Patenting aspects of 3D bioprinted tissues and bioinks

This thesis explores the current application of the patentability requirements in relation to bioprinted tissues and bioinks, with a detailed examination of the patentable subject matter requirement. The patentable subject matter requirement has been in a state of turmoil over the past two decades due to the fact courts have had to grapple with emerging technologies in the fields of life sciences, computational technology and technology involving or directly related to treatment of the human body. A body of case law has emerged in each of these respective areas that highlights the difficulty courts have had in determining whether innovations in these areas satisfy the fundamental threshold of patentability. The scope of patentable subject matter has seemingly been narrowed as a result of a series of cases in each jurisdiction pertaining to the each of the areas identified above. However, the approaches to the subject matter requirement vary between jurisdictions, with Australia, the European Union (EU) and the United States of America (US) exemplifying these different approaches. Three dimensional (3D) bioprinting is a technology that represents the combination of the above-mentioned areas of technological innovation (i.e., life sciences, computation, and treatment of the human body). Specifically, the types of subject matter related to 3D bioprinted tissues and bioinks are the most complex, as they are composed of naturally available elements such as living stem cells in combination with natural and/or synthetic bioactive molecules and other biomaterials that are 3D bioprinted in the form of a specific structure or scaffold.
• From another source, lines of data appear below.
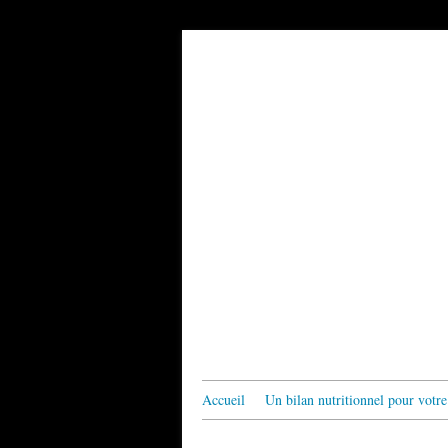
Accueil
Un bilan nutritionnel pour votre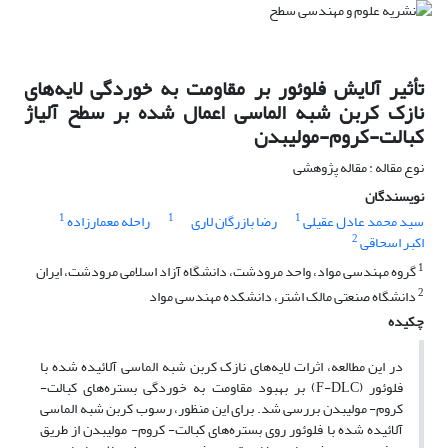
تأثیر آلایش فلوئور بر مقاومت به خوردگی لایه‌های
نازک کربن شبه الماسی اعمال شده بر سطح آلیاژ
کبالت-کروم-مولیبدن
نوع مقاله : مقاله پژوهشی
نویسندگان
1
1
1
سید محمد عادل عقیلی
رضا بازرگان لاری
راحله معمارزاده
2
اکبر اسحاقی
1
گروه مهندسی مواد، واحد مرودشت، دانشگاه آزاد اسلامی مرودشت، ایران
2
دانشگاه صنعتی مالک اشتر، دانشکده مهندسی مواد
چکیده
در این مطالعه، اثرات لایه‌های نازک کربن شبه الماسی آلائیده شده با
فلوئور (F-DLC) بر بهبود مقاومت به خوردگی بستره‌های کبالت-
کروم- مولیبدن بررسی شد. برای این منظور، رسوب کربن شبه الماسی
آلائیده شده با فلوئور روی بستر‌ه‌های کبالت- کروم- مولیبدن از طریق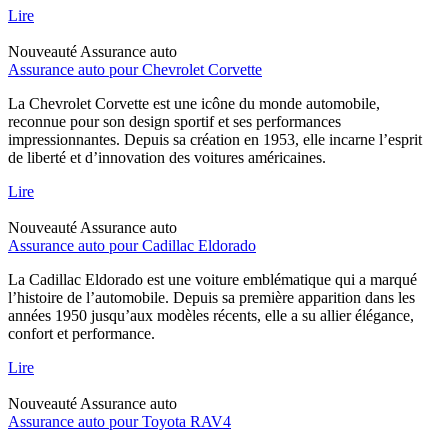
Lire
Nouveauté
Assurance auto
Assurance auto pour Chevrolet Corvette
La Chevrolet Corvette est une icône du monde automobile,
reconnue pour son design sportif et ses performances
impressionnantes. Depuis sa création en 1953, elle incarne l’esprit
de liberté et d’innovation des voitures américaines.
Lire
Nouveauté
Assurance auto
Assurance auto pour Cadillac Eldorado
La Cadillac Eldorado est une voiture emblématique qui a marqué
l’histoire de l’automobile. Depuis sa première apparition dans les
années 1950 jusqu’aux modèles récents, elle a su allier élégance,
confort et performance.
Lire
Nouveauté
Assurance auto
Assurance auto pour Toyota RAV4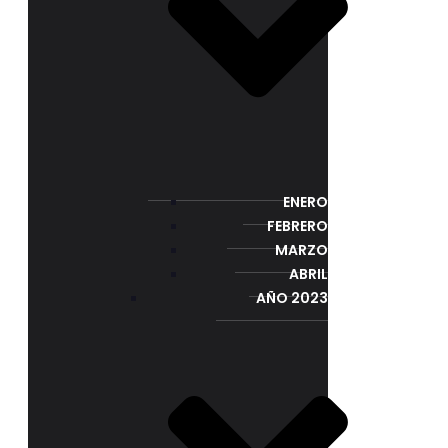
ENERO
FEBRERO
MARZO
ABRIL
AÑO 2023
Considering this, this thesis addresses the overarching research question, ‘Is the patentable subject matter requirement a hurdle to patenting bioprinting inventions, specifically bioinks and bioprinted tissues?’
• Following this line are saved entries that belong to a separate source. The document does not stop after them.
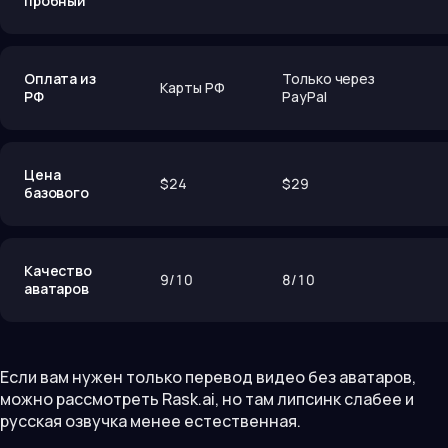
пробный
Оплата из
Только через
Карты РФ
РФ
PayPal
Цена
$24
$29
базового
Качество
9/10
8/10
аватаров
Если вам нужен только перевод видео без аватаров,
можно рассмотреть Rask.ai, но там липсинк слабее и
русская озвучка менее естественная.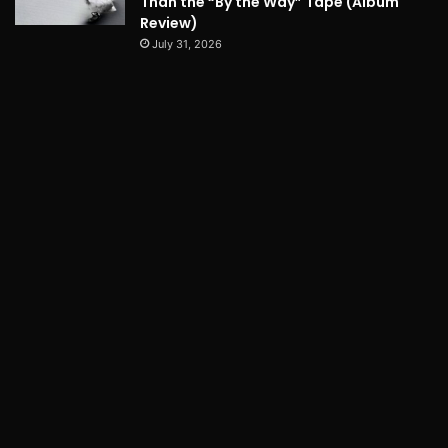
Than the “By the Way” Tape (Album
Review)
July 31, 2026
In addressing the research questions of this thesis, this thesis employs a two-phase analysis, the former being doctrinal and the latter being empirical. The doctrinal analysis is focused on analysing the patentable subject matter requirements and patent jurisprudence in Australia, the US, and the EU (some of the major bioprinting technology hubs) and applying this analysis to subject matter related to 3D bioprinted tissues and bioinks. The empirical analysis is focused on analysing patent prosecution data from patent applications filed in Australia, the US and the EU with patent claims directed towards bioprinted tissues and bioinks. The analysis of patent prosecution data specifically identifies how patent examiners are applying the patent provisions to accept or object to specific patent claims directed towards bioprinted tissues and bioinks.
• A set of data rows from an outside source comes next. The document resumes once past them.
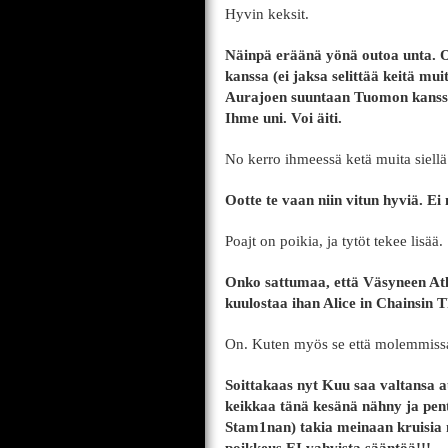
Hyvin keksit.
Näinpä eräänä yönä outoa unta. Ol
kanssa (ei jaksa selittää keitä mui
Aurajoen suuntaan Tuomon kanssa 
Ihme uni. Voi äiti.
No kerro ihmeessä ketä muita siellä 
Ootte te vaan niin vitun hyviä. Ei
Poajt on poikia, ja tytöt tekee lisää.
Onko sattumaa, että Väsyneen Atla
kuulostaa ihan Alice in Chainsin 
On. Kuten myös se että molemmissa
Soittakaas nyt Kuu saa valtansa au
keikkaa tänä kesänä nähny ja pente
Stam1nan) takia meinaan kruisia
The conclusion of the doctrinal analysis reveals that the present subject matter requirements, and specifically the doctrinal limits as provided by Australian, the US and the EU patent laws and jurisprudence, are useful to examine subject matter directed towards bioprinted tissues and bioinks. However, this doctrinal analysis does not fully answer questions relating to issues such as ‘identifying the level of human intervention’ that is required for subject matter to be considered patentable, and how a bioprinted tissue or organ having ‘markedly different characteristics’ would replace a natural tissue or organ’. The analysis of the patent prosecution data provides guidance on the approaches taken by patent examiners with regard to these and other issues.
The outcomes of the two-phase analysis conducted in this thesis identifies that the patentable subject matter requirement is more of a hurdle in the EU than the other jurisdictions, followed by Australia and the US, in respect of patent applications with claims directed towards bioprinted tissues and bioinks. However, the claim analysis in the empirical phase identified that this hurdle is apparently being overcome either through drafting of patent claims before examination, or through amendment of the objected claims after examination. In light of the findings based on the doctrinal and empirical analysis, this thesis proposes patenting framework models for Australia, the US, and the EU specifically applicable for bioprinting inventions. The proposed patenting framework models will assist patent applicants to identify the types of bioprinting patent claims that would be considered patentable and non-patentable in respective jurisdictions. In addition, this thesis also provides guidance on how to overcome patentable subject matter objections at different stages of patent prosecution.